6 Ağustos 2012 Pazartesi

ACIMAK


-Canının acısını nasıl anlatır ki insan? Kendisi kadar karşısındakini acıtarak mı?

-Bilemezsin ki ne kadar acıttığını. Ne yaparsan yap, ne söylersen söyle herkes kendi yaşadığının acısını bilecek elbet, ve kim ne kadar acı çekerse çeksin en büyük acıyı kendisinin bilecek.
 Sustum. Baktım,bakıştık... Acılarımızın içinde sıkışıp kalmıştık.

-Sorun buydu belki de... Kendini bilmez bir egosantrizm içinde "BEN" in fosforlu kalemlerle üstünden geçildiği, herkesin "BEN"cil, herkesin"EN" çok bildiği(!), herkesin "MÜKEMMEL"(!)olduğu bir dünyada yaşamak.
Kendini anlatmayı geç, kendini anlamaktan bir halt anlamayan koca bir güruh...

-Birbirinden farklı milyonlarca dünya,aynı sahnede pek çok başrol...Daha farklı bir şey bekleyemezdik sanırım.

 Durdu,duruştuk.Söylemek istediğimiz başka başka şeyleri kovuşturduk.
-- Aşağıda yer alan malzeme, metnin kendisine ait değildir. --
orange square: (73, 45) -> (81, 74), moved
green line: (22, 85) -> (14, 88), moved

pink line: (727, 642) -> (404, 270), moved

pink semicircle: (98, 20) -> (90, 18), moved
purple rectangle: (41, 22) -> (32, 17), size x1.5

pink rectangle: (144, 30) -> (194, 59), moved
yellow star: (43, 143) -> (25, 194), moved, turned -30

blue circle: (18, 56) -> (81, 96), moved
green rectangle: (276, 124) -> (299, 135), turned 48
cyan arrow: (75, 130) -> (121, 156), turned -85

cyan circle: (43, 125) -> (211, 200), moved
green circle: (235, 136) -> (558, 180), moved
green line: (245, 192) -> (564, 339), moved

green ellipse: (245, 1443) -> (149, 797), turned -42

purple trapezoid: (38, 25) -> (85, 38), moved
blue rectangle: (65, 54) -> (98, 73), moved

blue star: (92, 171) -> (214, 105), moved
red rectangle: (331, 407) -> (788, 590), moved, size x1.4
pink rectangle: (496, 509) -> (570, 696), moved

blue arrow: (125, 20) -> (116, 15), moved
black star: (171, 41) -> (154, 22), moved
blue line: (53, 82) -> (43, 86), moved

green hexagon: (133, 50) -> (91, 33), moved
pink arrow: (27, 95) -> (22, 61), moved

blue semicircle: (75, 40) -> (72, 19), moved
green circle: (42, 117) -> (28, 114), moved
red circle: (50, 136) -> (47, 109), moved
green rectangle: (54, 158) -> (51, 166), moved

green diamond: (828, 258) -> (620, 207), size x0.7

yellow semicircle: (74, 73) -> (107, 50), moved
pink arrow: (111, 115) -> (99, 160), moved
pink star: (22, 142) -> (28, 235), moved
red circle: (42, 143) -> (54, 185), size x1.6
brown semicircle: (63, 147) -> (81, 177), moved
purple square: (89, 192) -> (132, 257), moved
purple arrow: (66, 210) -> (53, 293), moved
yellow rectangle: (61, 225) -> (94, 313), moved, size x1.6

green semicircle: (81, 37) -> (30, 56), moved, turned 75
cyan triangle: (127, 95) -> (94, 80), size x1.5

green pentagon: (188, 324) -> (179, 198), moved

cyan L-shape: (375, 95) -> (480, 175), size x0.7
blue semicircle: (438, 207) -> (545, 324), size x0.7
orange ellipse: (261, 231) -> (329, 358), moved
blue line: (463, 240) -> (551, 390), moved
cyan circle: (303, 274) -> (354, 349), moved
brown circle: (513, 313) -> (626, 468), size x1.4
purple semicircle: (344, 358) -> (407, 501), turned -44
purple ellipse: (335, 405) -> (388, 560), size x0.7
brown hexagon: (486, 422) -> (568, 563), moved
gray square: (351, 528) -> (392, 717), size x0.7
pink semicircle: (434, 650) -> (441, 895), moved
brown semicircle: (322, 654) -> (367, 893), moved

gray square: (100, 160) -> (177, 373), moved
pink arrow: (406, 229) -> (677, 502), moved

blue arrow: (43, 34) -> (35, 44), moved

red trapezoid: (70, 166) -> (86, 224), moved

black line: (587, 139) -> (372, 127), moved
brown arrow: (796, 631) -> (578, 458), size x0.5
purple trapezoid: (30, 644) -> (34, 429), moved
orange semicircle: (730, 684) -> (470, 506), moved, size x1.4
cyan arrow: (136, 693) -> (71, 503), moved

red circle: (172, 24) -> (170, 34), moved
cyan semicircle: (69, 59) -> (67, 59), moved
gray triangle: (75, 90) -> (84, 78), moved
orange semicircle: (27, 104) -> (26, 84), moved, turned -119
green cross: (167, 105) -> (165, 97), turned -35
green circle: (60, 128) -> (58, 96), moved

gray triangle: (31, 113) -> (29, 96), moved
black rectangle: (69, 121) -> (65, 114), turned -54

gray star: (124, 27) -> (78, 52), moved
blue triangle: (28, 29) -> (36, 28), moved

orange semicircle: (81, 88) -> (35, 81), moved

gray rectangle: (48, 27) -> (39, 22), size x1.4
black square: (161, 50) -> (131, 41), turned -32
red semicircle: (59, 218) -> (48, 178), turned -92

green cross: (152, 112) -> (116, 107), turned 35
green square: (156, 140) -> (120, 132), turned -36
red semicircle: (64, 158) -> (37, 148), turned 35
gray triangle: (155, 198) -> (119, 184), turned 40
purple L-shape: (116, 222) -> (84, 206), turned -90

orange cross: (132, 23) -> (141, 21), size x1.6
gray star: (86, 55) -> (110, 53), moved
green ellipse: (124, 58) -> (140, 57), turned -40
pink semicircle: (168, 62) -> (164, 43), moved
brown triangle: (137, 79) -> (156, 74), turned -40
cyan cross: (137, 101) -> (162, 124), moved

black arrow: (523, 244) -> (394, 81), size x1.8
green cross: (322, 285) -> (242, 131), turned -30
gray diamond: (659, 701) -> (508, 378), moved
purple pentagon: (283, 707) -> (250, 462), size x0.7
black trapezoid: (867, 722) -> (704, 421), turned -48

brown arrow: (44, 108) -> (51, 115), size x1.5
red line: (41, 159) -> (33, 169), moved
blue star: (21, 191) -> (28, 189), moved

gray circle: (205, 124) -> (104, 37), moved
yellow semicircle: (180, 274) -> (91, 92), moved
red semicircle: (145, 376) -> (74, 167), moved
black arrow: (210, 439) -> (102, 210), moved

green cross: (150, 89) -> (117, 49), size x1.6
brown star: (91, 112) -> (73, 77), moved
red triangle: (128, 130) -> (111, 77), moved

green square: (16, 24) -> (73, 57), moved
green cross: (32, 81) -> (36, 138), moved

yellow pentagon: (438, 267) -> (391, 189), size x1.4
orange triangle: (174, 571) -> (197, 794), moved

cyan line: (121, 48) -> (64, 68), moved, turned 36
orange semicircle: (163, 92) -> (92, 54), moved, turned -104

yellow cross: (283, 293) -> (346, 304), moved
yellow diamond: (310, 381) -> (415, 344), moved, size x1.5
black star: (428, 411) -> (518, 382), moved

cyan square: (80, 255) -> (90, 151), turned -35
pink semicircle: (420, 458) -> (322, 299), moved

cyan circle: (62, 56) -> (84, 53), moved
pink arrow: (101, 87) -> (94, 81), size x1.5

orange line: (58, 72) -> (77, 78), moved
-Oysa her gün anlatıyorum.Hayatlarında gerekli ya da gereksiz bir çok şeyi.Ortacı,bağlacı
...
Acıyı anlatamıyorum,acımı anlattıklarıma katıyorum. Acıdıkları kadar anlıyorlar.Dizlerindeki kabuk bağladıkça kopardıkları yaranın acısı kadar,topun hızla çarptığı yerin acısı kadar,mahallede girdiği kavgada yenilmenin acısı kadar,sonrasında kafasına atılan dikişin acısı kadar anlıyorlar.

Güldü,gülüştük...Gülüşlerin ardında gizlice acılarımızı bölüştük.

-Anlatmak zordur,anlatılanı anlayabilmek daha da zor.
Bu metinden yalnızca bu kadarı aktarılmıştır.